La fièvre monte toujours plus :

« Il faut une crise prompte pour le tirer d’affaire, et elle ne s’annonce point encore ; cela nous désespère. Faites part de sa situation aux personnes qui ont des affaires avec lui, afin qu’elles prennent leurs précautions, le temps presse… (26 juin.) »

Au milieu de ses cris d’alarme la pauvre femme, sensible comme toutes les amoureuses, s’effraie parfois en pensant à l’inquiétude qu’elle peut causer à l’être qui lui est cher ; même au plus fort de sa détresse Marie-Antoinette, avant de songer à son propre sort, pense aux tourments que vont causer à l’aimé ses appels désespérés :

« Notre position est affreuse ; mais ne vous inquiétez pas trop ; je sens du courage, et j’ai en moi quelque chose qui me dit que nous serons bientôt heureux et sauvés. Cette seule idée me soutient… Adieu ! Quand pourrons-nous nous revoir tranquillement ? (3 juillet.) »

Elle écrit encore :

« Ne vous tourmentez pas trop sur mon compte. Croyez que le courage impose toujours… Adieu. Hâtez, si vous pouvez, les secours qu’on nous promet pour notre délivrance… Ménagez-vous pour nous, et ne vous inquiétez pas sur nous. »

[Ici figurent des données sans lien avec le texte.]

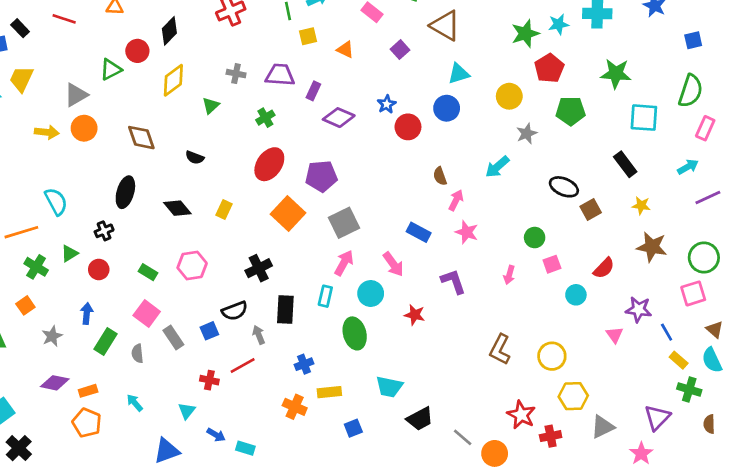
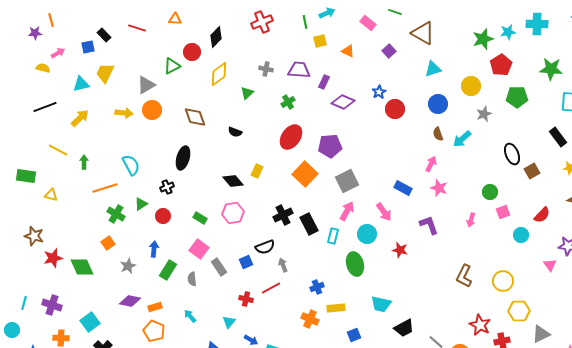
blue circle: (447, 108) -> (438, 104), moved
brown semicircle: (440, 176) -> (438, 134), moved
black ellipse: (564, 187) -> (512, 154), turned 45
black diamond: (177, 208) -> (233, 181), moved
black rectangle: (285, 309) -> (309, 224), moved, turned -30

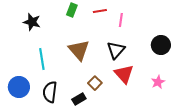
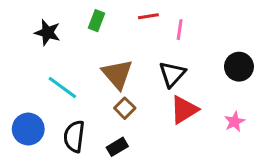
green rectangle: (72, 10) -> (96, 21), moved
cyan line: (42, 59) -> (62, 87), turned -45
red triangle: (124, 74) -> (184, 110), turned 40
brown square: (95, 83) -> (125, 108), moved

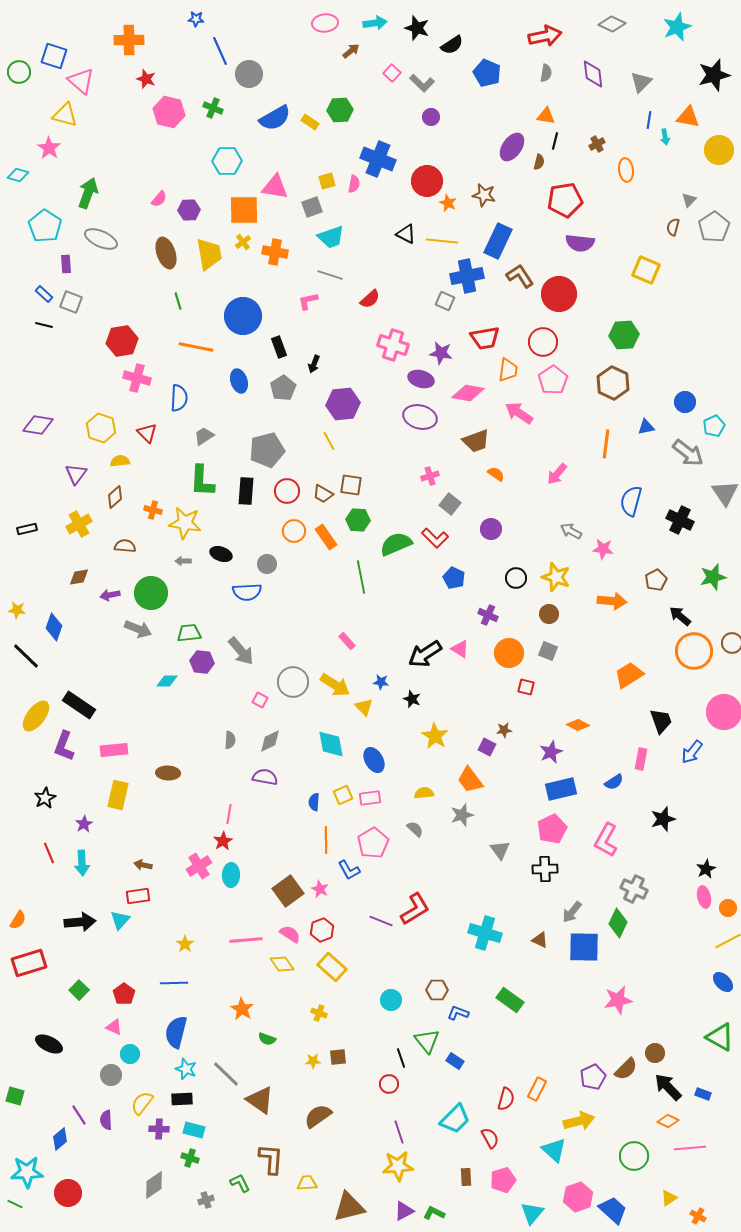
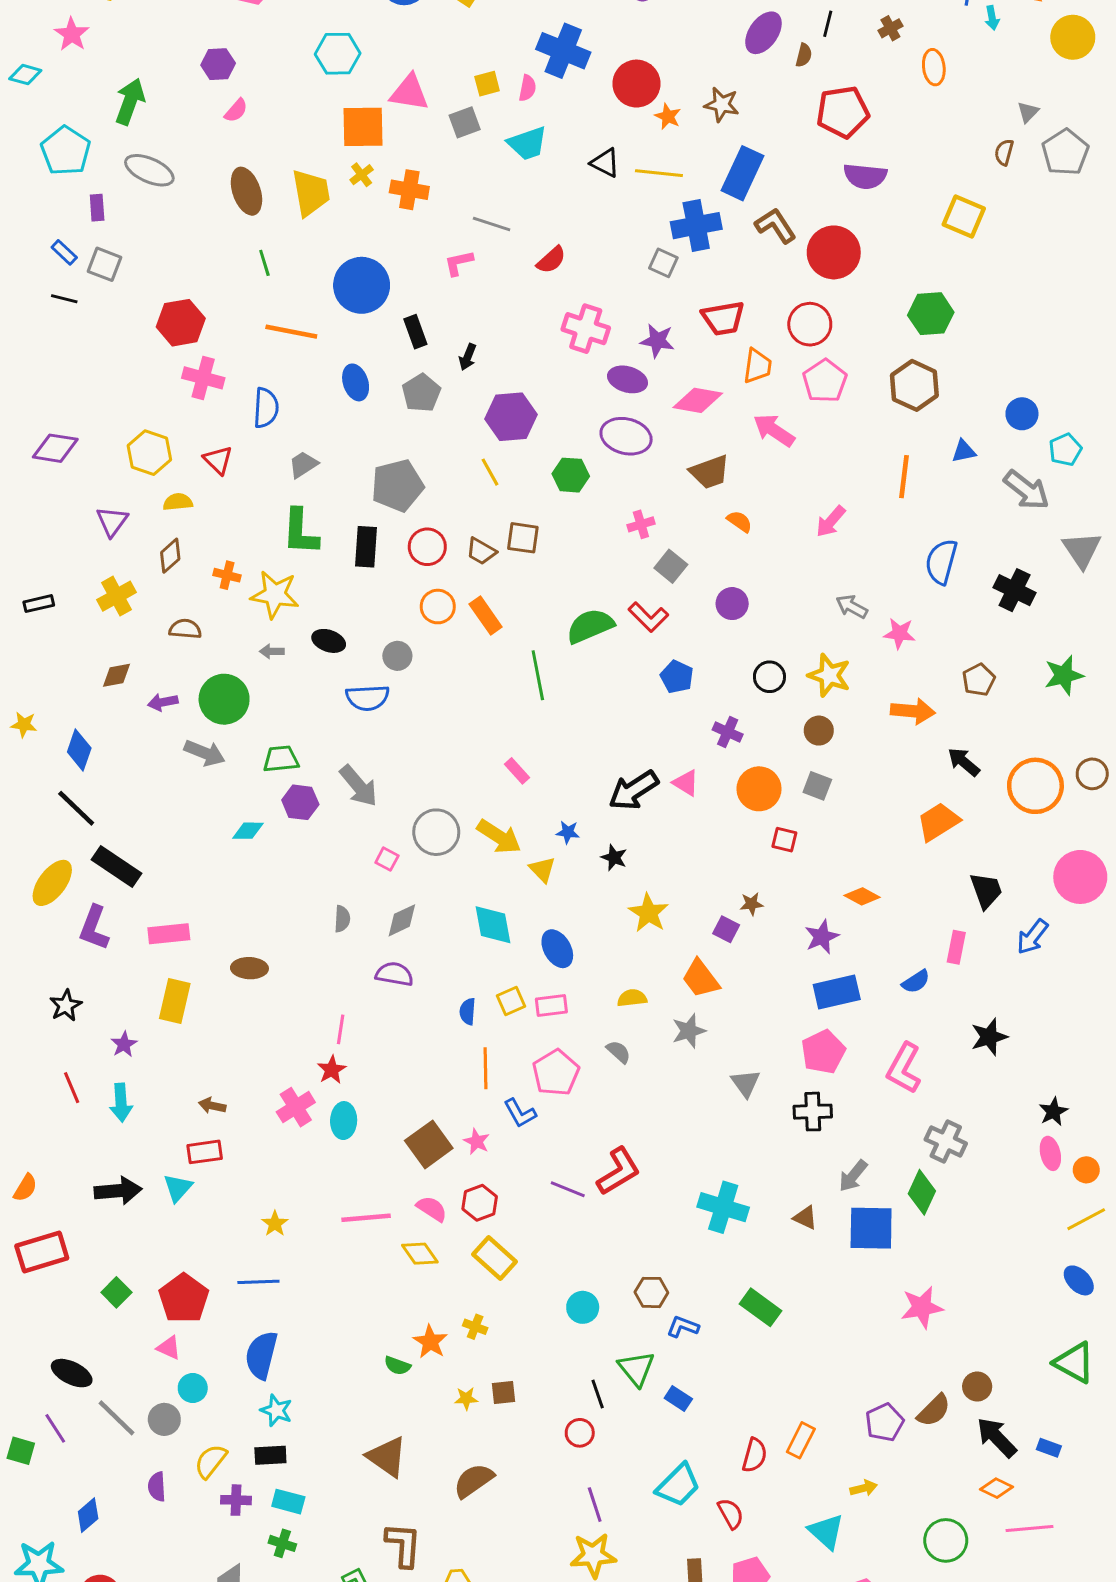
purple hexagon: (189, 210) -> (218, 64), moved
cyan trapezoid: (331, 237) -> (527, 143), moved
green hexagon: (358, 520) -> (571, 475), moved
black arrow: (680, 616) -> (964, 762), moved
black line: (26, 656) -> (76, 808), moved
red pentagon: (124, 994) -> (184, 1298), size x1.5
orange star: (242, 1009) -> (430, 1342), moved
gray line: (226, 1074) -> (116, 1418), moved
purple line: (79, 1115) -> (55, 1428), moved
yellow arrow: (579, 1121) -> (864, 1488), size x0.6

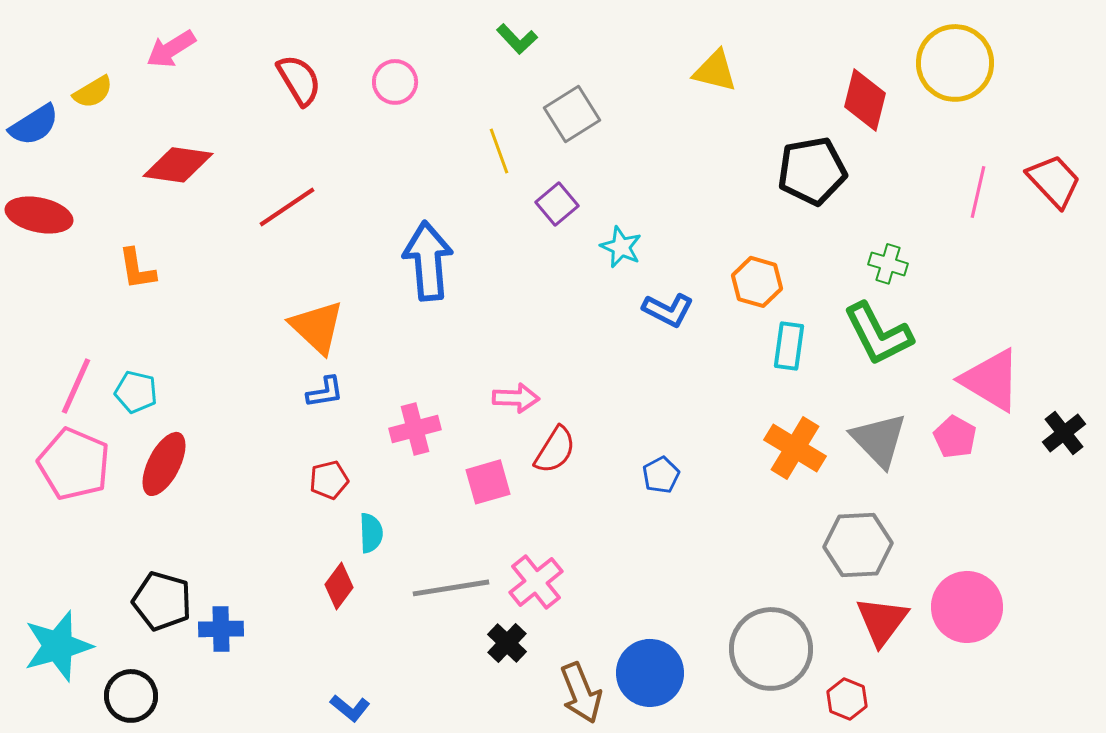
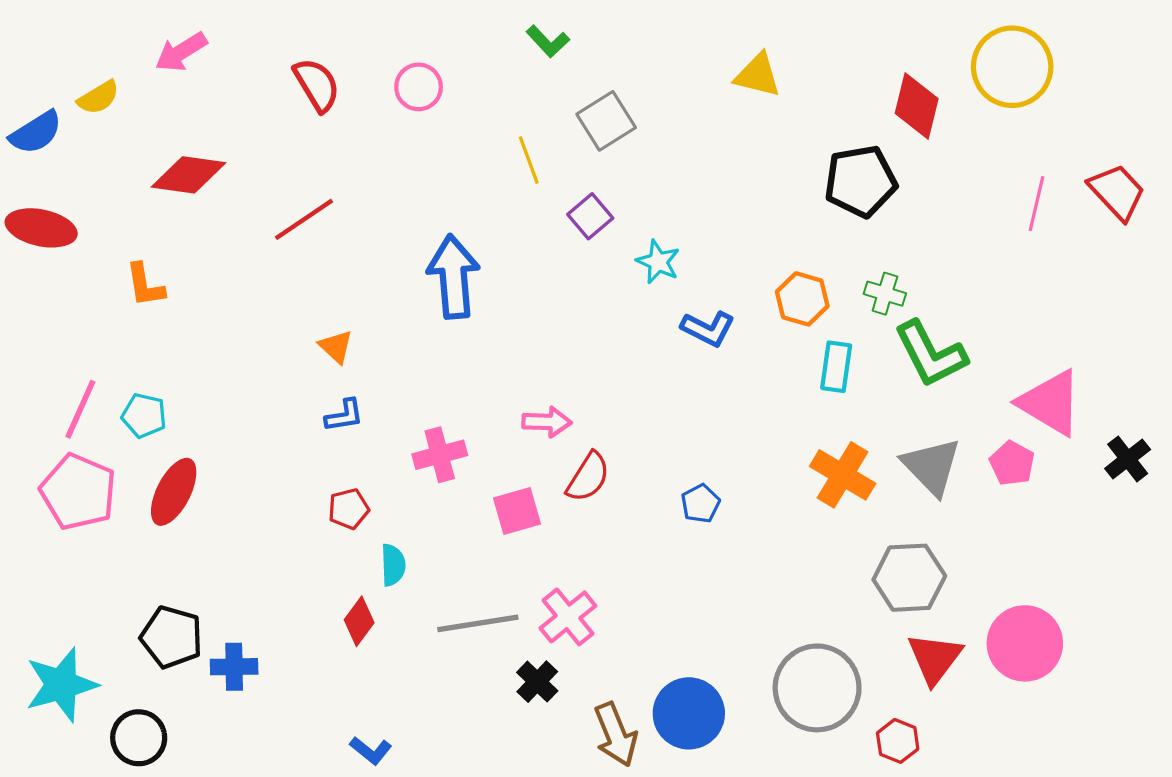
green cross: (888, 264) -> (885, 294), moved
orange triangle: (317, 327) -> (336, 347), size x0.6

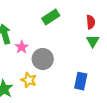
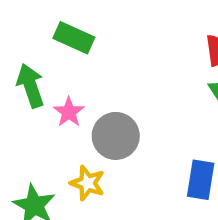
green rectangle: (51, 17) -> (74, 38), moved, turned 60

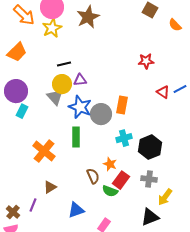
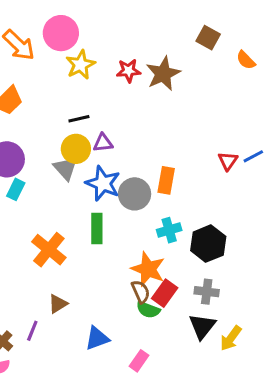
brown star: (88, 17) -> (163, 74), moved
yellow star: (52, 28) -> (80, 65), moved
red star: (146, 61) -> (129, 71), moved
red triangle: (163, 92) -> (228, 161), turned 32
orange star: (110, 164) -> (148, 269), size x1.6
brown semicircle: (93, 176) -> (141, 292), moved
yellow arrow: (165, 197) -> (231, 338), moved
black triangle: (150, 217) -> (202, 326), moved, turned -30

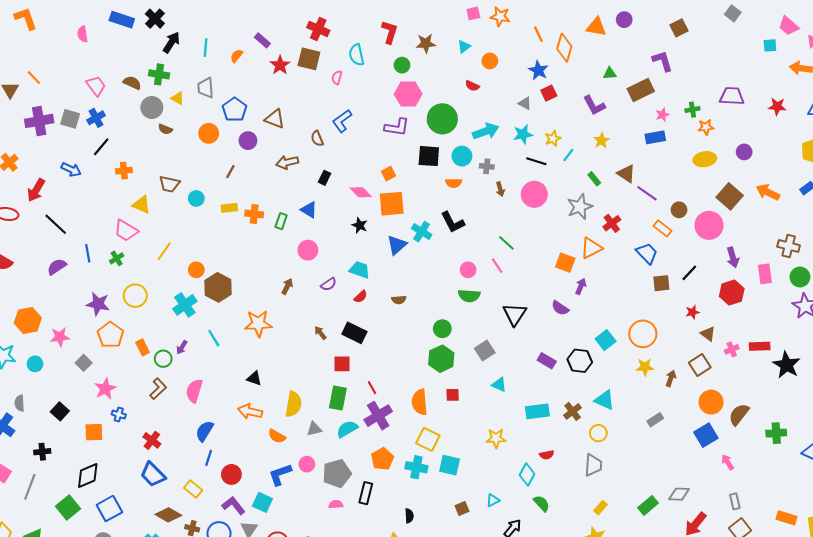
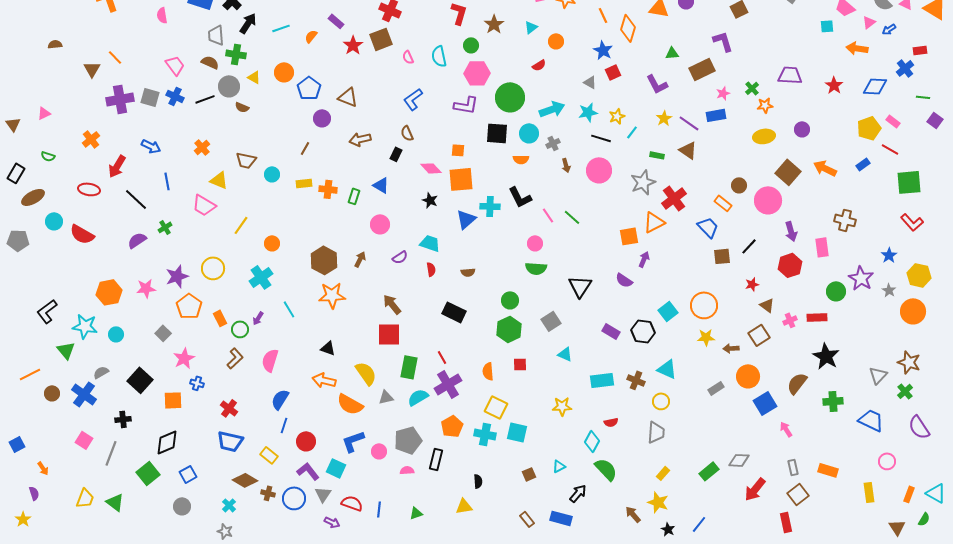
brown star: (426, 43) -> (494, 24), turned -30
cyan line: (206, 48) -> (281, 28), turned 66
cyan semicircle: (356, 55) -> (439, 56), moved
brown square: (309, 59) -> (381, 39), turned -35
pink semicircle: (337, 78) -> (408, 57), turned -40
red semicircle: (472, 86) -> (539, 65), turned -56
gray trapezoid: (206, 88) -> (216, 35), moved
red star: (777, 106) -> (834, 85), turned 30
green cross: (692, 110) -> (752, 88), turned -32
blue cross: (96, 118) -> (175, 96), turned -36
orange circle: (209, 133) -> (284, 72), moved
brown semicircle: (317, 139) -> (407, 133), moved
black line: (101, 147) -> (205, 99), moved, turned 30
gray cross: (487, 166) -> (553, 143), turned -32
orange cross: (124, 171) -> (202, 147), turned -35
orange square: (389, 174) -> (458, 150), turned 32
green rectangle: (594, 179) -> (657, 155), turned -40
purple line: (647, 193) -> (689, 123), moved
red cross: (612, 223) -> (674, 198), size x1.4
cyan cross: (422, 232) -> (490, 206), turned -30
blue line: (88, 253) -> (167, 181), moved
green cross: (117, 258) -> (165, 227), moved
orange square: (565, 263) -> (629, 236), turned -30
pink line: (497, 266) -> (548, 215), moved
green circle: (800, 277) -> (836, 291), moved
brown hexagon: (218, 287) -> (324, 260), moved
red semicircle: (361, 297) -> (431, 269), turned -56
purple star: (98, 304) -> (177, 276), turned -30
brown arrow: (320, 333) -> (392, 304), size x1.5
black rectangle: (354, 333) -> (454, 312), moved
pink star: (60, 337) -> (146, 288), moved
red square: (342, 364) -> (389, 334), moved, size x1.4
black star: (787, 365) -> (826, 356), moved
brown arrow: (671, 378) -> (731, 348), turned -112
orange semicircle: (420, 402) -> (488, 371), size x0.7
orange circle: (711, 402) -> (748, 376), moved
gray semicircle: (20, 403) -> (101, 372), turned 63
yellow semicircle: (293, 404) -> (366, 373), turned -45
black square: (60, 411) -> (140, 380), size x1.4
brown cross: (573, 411) -> (636, 380), turned -30
orange semicircle: (277, 436) -> (350, 404), size x1.5
pink circle: (307, 464) -> (379, 451), moved
blue trapezoid: (153, 474) -> (230, 441), turned -32
green semicircle: (542, 503) -> (606, 469), size x1.4
blue square: (109, 509) -> (188, 474), size x0.7
orange rectangle: (787, 518) -> (828, 470), moved

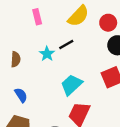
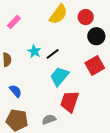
pink rectangle: (37, 17) -> (14, 22), moved, turned 64
black line: (66, 45) -> (53, 54), moved

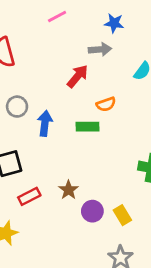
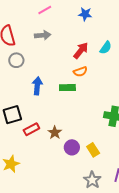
gray arrow: (100, 49) -> (43, 35), moved
red arrow: (78, 76) -> (81, 50), moved
gray circle: (17, 107) -> (16, 60), moved
red rectangle: (29, 196) -> (31, 129), moved

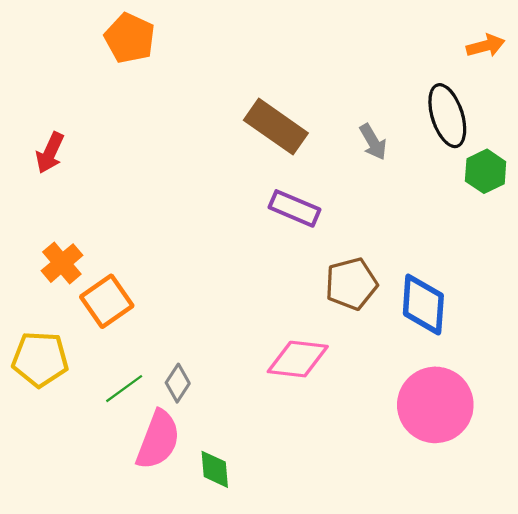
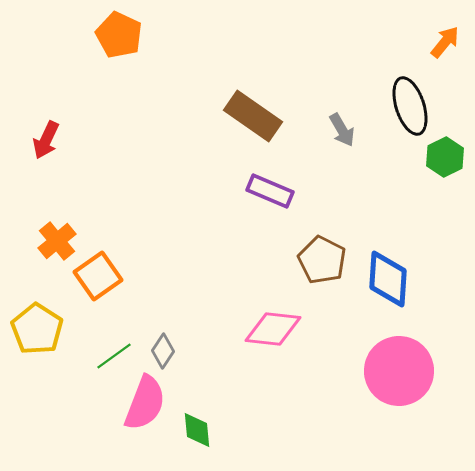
orange arrow: (486, 46) -> (445, 42), turned -36
brown pentagon: (351, 284) -> (322, 260), turned -30
yellow pentagon: (40, 359) -> (37, 329), turned 30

Les lettres se suivent alors précipitamment :

« Demain il arrive huit cents hommes de Marseille. On dit que dans huit jours le rassemblement sera assez fort pour l’exécution de ce projet (21 juillet). »

Et trois jours plus tard :

« Dites donc à M. de Mercy que les jours du Roi et de la Reine sont dans le plus grand danger ; qu’un délai d’un jour peut produire des malheurs incalculables… la troupe des assassins grossit sans cesse. »

Et l’ultime lettre du 1er août, qui est en même temps la dernière que Fersen reçoit de la reine, décrit avec la lucidité du désespoir tout le danger :

« La vie du Roi est évidemment menacée depuis longtemps ainsi que celle de la Reine. L’arrivée d’environ six cents Marseillais et d’une quantité d’autres députés de tous les clubs des Jacobins augmente bien nos inquiétudes, malheureusement trop fondées. On prend des précautions de toutes espèces pour la sûreté de Leurs Majestés, mais les assassins rôdent continuellement autour du château ; on excite le peuple ; dans une partie de la garde nationale, il y a mauvaise volonté, et dans l’autre faiblesse et lâcheté… Pour le moment, il faut songer à éviter les poignards, et à déjouer les conspirateurs qui fourmillent autour du trône prêt à disparaître. Depuis longtemps les factieux ne prennent plus la peine de cacher le projet d’anéantir la famille royale. Dans les deux dernières assemblées nocturnes, on ne différait que sur les moyens à employer. Vous avez pu juger par une précédente lettre combien il est intéressant de gagner vingt-quatre heures ; je ne ferai que vous le répéter aujourd’hui, en ajoutant que, si on n’arrive pas, il n’y a que la Providence qui puisse sauver le Roi et sa famille. »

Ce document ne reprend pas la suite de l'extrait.